= Vinyl polymer =

Group of polymers derived from vinyl monomers

In polymer chemistry, vinyl polymers are a group of polymers derived from substituted vinyl (H2C=CHR) monomers. Their backbone is an extended alkane chain [\sCH2\sCHR\s]. In popular usage, "vinyl" refers only to polyvinyl chloride (PVC).

==Examples==
Vinyl polymers are the most common type of plastic. Important examples can be distinguished by the R group in the monomer H_{2}C=CHR:
- Polyethylene (PE) is made from ethylene, R = H
- polypropylene (PP) is made from propylene, R = CH_{3}
- Polystyrene (PS) is made from styrene, R = C_{6}H_{5}
- Polyvinyl chloride (PVC) is made from vinyl chloride, R = Cl
- Polyvinyl acetate (PVAc) is made from vinyl acetate, R = O_{2}CCH_{3}
- Polyacrylonitrile (PAN) is made from acrylonitrile, R = CN

==Production==
Vinyl polymers are produced using catalysts. Ziegler–Natta catalysts are used commercially for production of polyethylene and polypropylene. Many are produced using radical initiators which are produced from organic peroxides. Still others (polystyrene) are produced using anionic initiators such as butyl lithium.
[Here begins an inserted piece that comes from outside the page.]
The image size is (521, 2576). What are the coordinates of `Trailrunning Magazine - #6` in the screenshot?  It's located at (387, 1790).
An exception from the usual rules, polyvinyl alcohol, (CH2CHOH)_{n}, is produced by hydrolysis of polyvinyl acetate. Vinyl alcohol is not sufficiently stable to undergo polymerization.

==Structure==
Vinyl polymers are subject of several structural variations, which greatly expands the range of polymers and their applications.
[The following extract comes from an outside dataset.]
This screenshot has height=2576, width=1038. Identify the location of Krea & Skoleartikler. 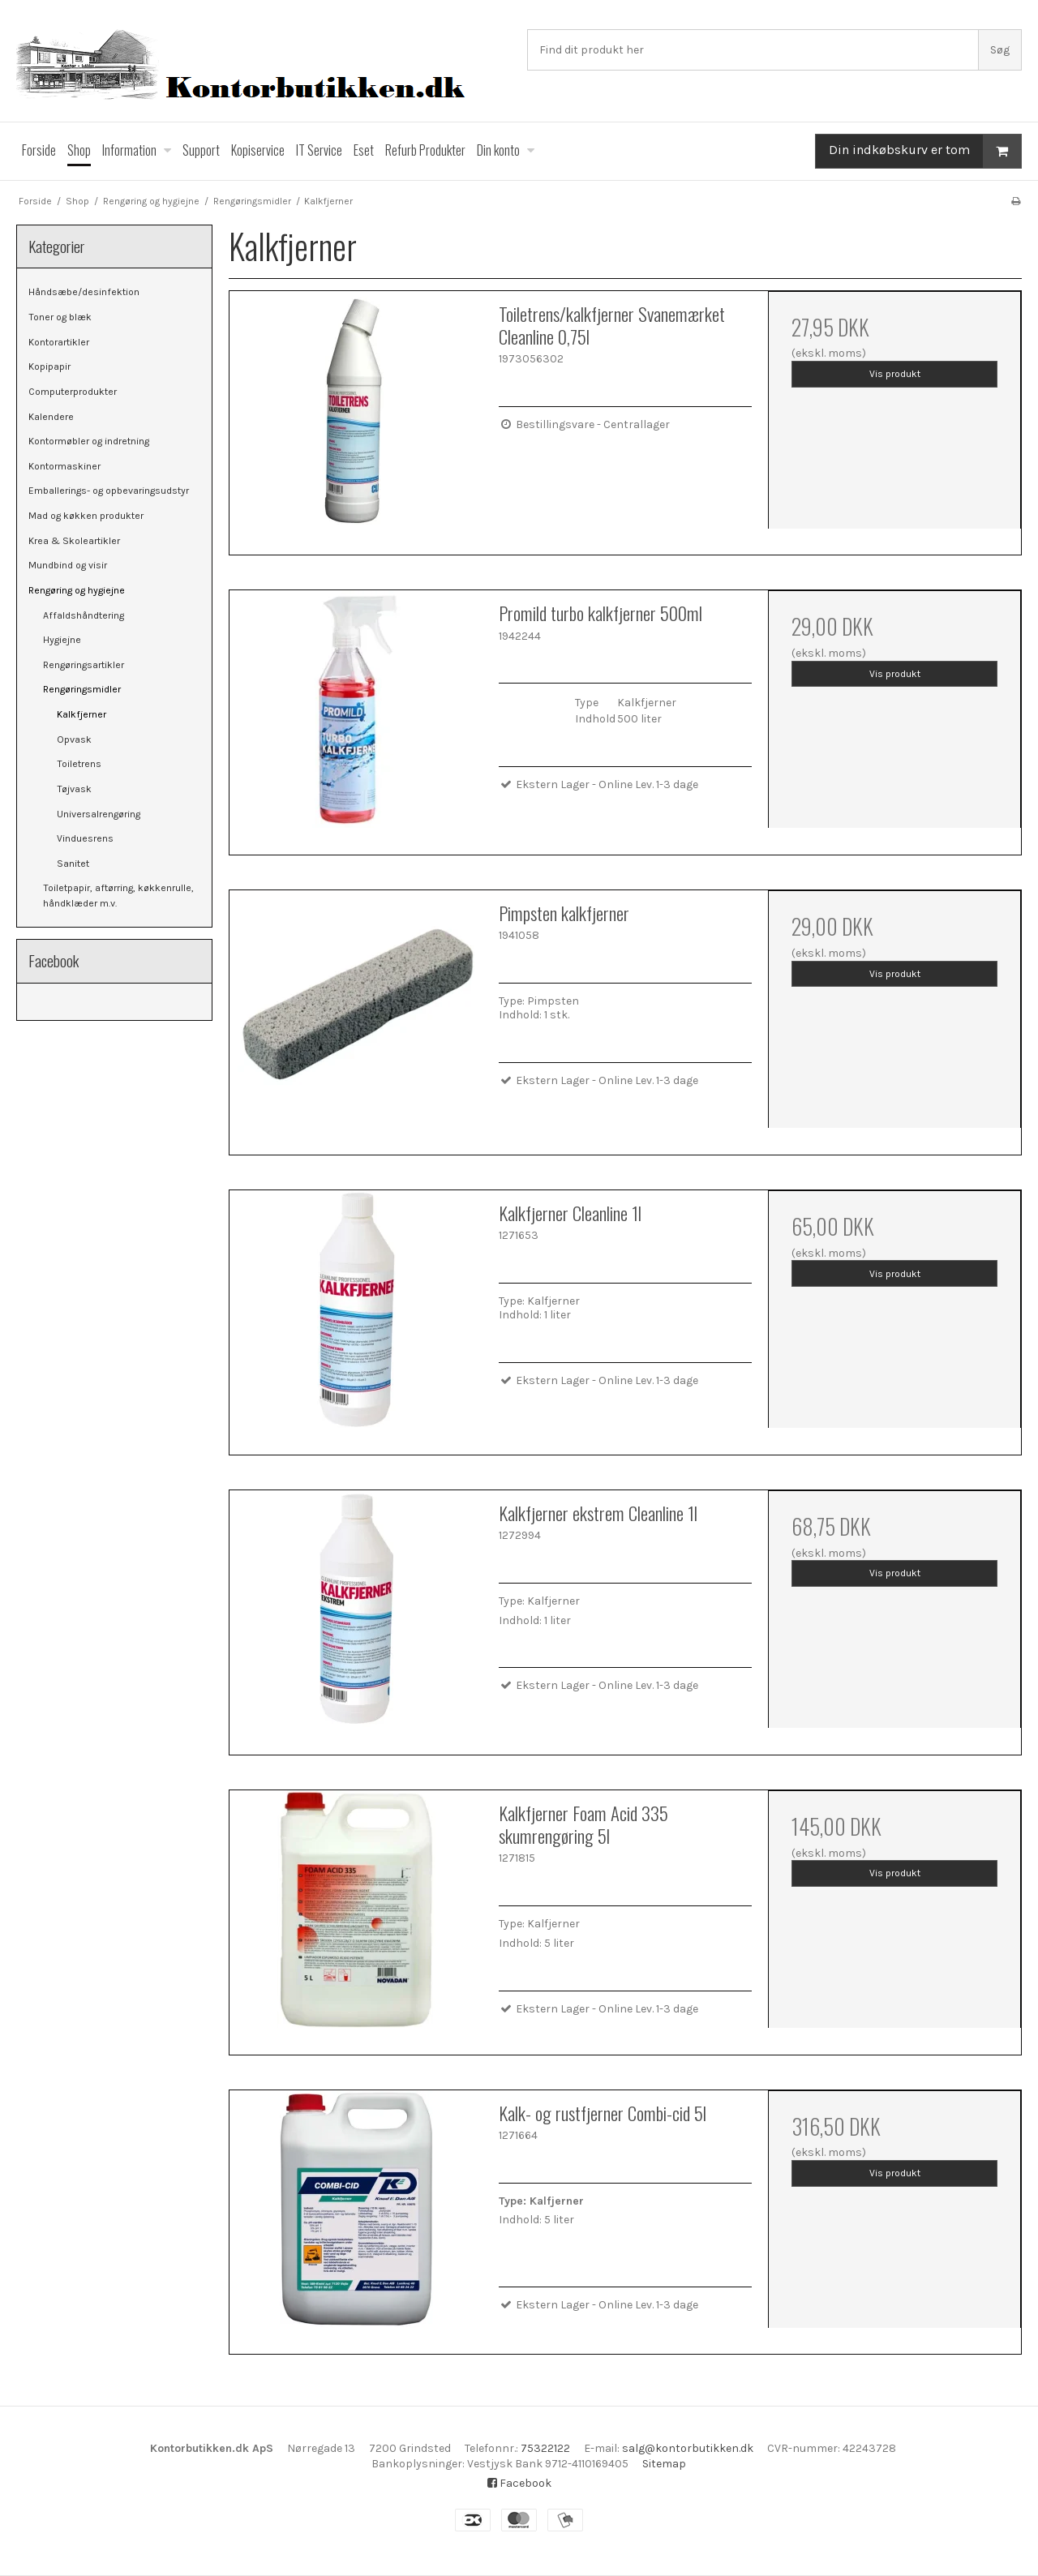 (74, 540).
With the exception of polyethylene, vinyl polymers can arise from head-to-tail linking of monomers, head-to-head combined with tail-to-tail, or a mixture of those two patterns. Additionally the substituted carbon center in such polymers is stereogenic (a "chiral center"), with the result that the relative absolute configurations of these centers within a polymer can influence the properties of the polymer. This feature is called tacticity. The polymerization conditions and the catalysts affect tacticity.

Another major variation for vinyl polymers arises from the copolymerization of differing vinyl monomers. The simplest example is ethylene-propylene copolymer. The % comonomer is yet another variation.